One of the biggest problem for a woman is not that she may be smaller or weaker than a typical sociopathic criminal. The biggest obstacle is that she assumes a set of potentially life-threatening beliefs about what to do in dangerous situations.
You should reason with your attacker.
You’ve probably never pulled out a knife and demanded someone’s watch. That’s a good thing, of course, but it illustrates a vital point: Someone who would do such a thing doesn’t think like you.
Deep down, you probably believe there’s a way to resolve a problem without anyone getting hurt. Attackers aren’t playing by the same societal rules you are, so you can’t react as if they are. All you can ever really do is level the playing field.
If you’re attacked, scream for help.
You don’t have time to wait for a hero. During a truly violent encounter, you have about five seconds to act, and the safest self-defense technique to take in a violent encounter is to cause an injury. Mistakes usually come from some hesitation: pausing to see how things are going, lacking the will to really kick a man, or jumping around in a fighting stance.
These are opportunities for him to recover and hurt you.
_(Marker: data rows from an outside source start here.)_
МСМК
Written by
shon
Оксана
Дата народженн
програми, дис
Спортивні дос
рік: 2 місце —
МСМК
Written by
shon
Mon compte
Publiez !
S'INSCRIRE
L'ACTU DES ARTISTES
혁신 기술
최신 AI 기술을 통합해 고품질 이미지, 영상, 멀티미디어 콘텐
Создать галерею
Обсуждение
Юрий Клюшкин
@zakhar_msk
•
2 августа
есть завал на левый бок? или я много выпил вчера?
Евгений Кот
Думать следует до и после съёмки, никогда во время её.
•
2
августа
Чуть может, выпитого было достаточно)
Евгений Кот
The reverse is also true if your attacker hesitates or makes a mistake, it gives you a critical moment that you must use to survive.
You need to cause pain.
In order to be 100 percent effective, we have to discard the notion of pain as a useful tool in violence. You don’t want to “hurt” him; you need to injure him. Anything you do in a violent, life-threatening situation that does not cause an injury is worthless to you.
Being fit can save your life.
No matter how fit or strong you are, the best way to hone your self-protection skills is to focus on targeting key points of the body. After that, improving your fitness level can increase the force you deliver to the targets.
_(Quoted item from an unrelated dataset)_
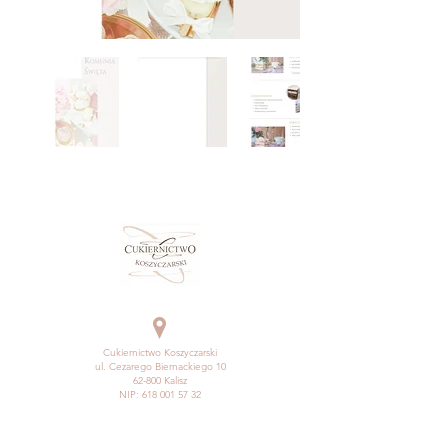
Cukiernictwo Koszyczarski
ul. Cezarego Biernackiego 10
62-800 Kalisz
NIP:
618 001 57 32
You need technical self-defense skills.
Technique without injury is only a cool trick, and injury, regardless of how it occurred (with technique or by accident), will always be more effective. It’s not important how the injury happens, only that it happens. His ribs don’t know if they were broken by a boot, a stick, or a curb; they just know they’re broken. All you need is a force and a target.
Women who survive are fearless.
The first effect in any violent situation is emotion, and the most common one is fear. When a man steps in front of you holding a knife, your adrenaline starts pumping and your heart beats faster. These are reactions that can’t be avoided nor should they be.
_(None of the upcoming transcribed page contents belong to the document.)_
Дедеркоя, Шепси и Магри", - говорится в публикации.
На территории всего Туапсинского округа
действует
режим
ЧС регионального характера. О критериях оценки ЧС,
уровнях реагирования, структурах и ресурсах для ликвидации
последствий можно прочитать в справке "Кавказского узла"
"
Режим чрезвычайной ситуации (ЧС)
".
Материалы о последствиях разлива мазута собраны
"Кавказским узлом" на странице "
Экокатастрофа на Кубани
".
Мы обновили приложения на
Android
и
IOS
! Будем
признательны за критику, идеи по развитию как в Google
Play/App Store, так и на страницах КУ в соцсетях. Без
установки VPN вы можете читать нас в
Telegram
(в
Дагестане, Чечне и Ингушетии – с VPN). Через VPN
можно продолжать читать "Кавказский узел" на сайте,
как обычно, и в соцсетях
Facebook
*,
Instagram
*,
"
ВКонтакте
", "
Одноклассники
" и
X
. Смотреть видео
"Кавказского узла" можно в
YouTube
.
It’s the fight-or-flight survival instinct that allows you to focus on beating your enemy or getting the hell out of there.
Many people fear they will freeze up or act irrationally. When you know how to respond, you’ll still feel a certain amount of fear that you could be hurt, or that you’re about to cause harm to another human being, but that will be tempered with confidence.
Focus on blocking his attacks.
Many self-protection classes teach you to react to an attacker’s actions. This defensive thinking can make you hesitate (“What is he going to do to me?”), lose focus (waiting to get hurt makes most people freeze), and ultimately be one step behind the attacker. In a threatening situation, don’t worry about what he’s doing; make him worry about what you’re doing.
Try to back away from your attacker.
In life-threatening conflict, if you’re not injuring someone, you’re getting injured. Backing up or attempting to counter his “technique” with another technique (as is typically taught in self-defense classes) only gets you in more trouble: Your body is a lot better at going forward than it is going backward; for every two feet you move backward, he can move forward three feet.
Hit as often and as quickly as possible.
Punching and kicking are akin to slapping an attacker around. If you’re in danger, you need to throw all your weight into a single target, or “strike.” Imagine you’re facing a giant predator and you have a big sack full of rocks.
Throw a single rock and “ouch!” is the only reaction you’re likely to get. But swing the entire sack at him, hitting him in the head, and he’ll be out cold. That’s the difference between punching and striking.